┌──

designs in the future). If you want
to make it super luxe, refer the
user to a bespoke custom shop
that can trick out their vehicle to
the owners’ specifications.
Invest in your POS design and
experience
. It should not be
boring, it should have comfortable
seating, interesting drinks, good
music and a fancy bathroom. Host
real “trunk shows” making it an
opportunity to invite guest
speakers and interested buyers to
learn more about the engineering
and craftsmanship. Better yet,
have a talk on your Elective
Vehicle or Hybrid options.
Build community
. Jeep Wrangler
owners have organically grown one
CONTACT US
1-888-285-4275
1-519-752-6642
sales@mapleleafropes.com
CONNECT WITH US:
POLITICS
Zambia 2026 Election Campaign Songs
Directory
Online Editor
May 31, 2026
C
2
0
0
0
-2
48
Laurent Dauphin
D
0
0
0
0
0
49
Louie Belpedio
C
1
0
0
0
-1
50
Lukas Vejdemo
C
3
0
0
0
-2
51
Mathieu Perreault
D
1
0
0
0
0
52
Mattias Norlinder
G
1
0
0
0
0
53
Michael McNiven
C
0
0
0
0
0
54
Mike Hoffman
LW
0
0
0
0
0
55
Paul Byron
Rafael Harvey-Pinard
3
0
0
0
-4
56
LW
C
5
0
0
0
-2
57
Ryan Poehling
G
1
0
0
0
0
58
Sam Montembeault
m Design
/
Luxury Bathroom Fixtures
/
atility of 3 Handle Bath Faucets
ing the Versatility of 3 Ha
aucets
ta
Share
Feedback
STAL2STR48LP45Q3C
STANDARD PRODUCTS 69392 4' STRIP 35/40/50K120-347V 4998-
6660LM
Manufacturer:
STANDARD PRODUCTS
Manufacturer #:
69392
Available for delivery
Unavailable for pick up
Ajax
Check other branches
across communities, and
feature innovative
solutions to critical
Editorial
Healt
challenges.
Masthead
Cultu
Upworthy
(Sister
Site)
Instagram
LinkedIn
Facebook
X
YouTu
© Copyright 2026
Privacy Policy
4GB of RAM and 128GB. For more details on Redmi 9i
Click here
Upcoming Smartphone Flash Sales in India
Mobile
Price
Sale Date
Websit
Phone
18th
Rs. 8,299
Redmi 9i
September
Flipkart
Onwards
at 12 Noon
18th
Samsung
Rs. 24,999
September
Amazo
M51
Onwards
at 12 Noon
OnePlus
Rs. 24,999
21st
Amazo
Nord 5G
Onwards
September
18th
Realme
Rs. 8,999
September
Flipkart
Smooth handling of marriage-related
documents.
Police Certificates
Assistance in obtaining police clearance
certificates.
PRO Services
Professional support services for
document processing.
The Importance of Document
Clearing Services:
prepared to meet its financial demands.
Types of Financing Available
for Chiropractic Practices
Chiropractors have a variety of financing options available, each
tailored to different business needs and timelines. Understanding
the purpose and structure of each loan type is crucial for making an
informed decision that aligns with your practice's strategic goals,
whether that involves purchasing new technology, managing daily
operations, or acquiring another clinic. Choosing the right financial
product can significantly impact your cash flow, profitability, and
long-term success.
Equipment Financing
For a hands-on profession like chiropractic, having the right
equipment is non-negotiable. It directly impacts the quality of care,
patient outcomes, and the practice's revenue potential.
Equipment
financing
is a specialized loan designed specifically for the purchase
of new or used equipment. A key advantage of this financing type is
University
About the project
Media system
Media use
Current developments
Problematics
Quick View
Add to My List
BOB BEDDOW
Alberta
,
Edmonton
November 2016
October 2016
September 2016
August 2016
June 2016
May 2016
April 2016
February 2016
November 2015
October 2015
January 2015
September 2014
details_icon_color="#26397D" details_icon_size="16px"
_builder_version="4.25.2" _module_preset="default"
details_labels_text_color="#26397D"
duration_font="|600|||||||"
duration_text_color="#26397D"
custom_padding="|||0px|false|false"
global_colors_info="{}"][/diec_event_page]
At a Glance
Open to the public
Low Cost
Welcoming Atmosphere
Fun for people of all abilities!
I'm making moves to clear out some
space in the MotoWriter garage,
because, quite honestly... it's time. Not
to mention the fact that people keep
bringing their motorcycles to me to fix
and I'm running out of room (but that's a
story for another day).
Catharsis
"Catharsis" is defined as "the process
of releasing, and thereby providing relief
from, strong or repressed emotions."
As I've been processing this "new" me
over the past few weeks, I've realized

└──

* [Exercise] Your answer should be one number: how many lines of the listing include the word "each".

* [Result below] 2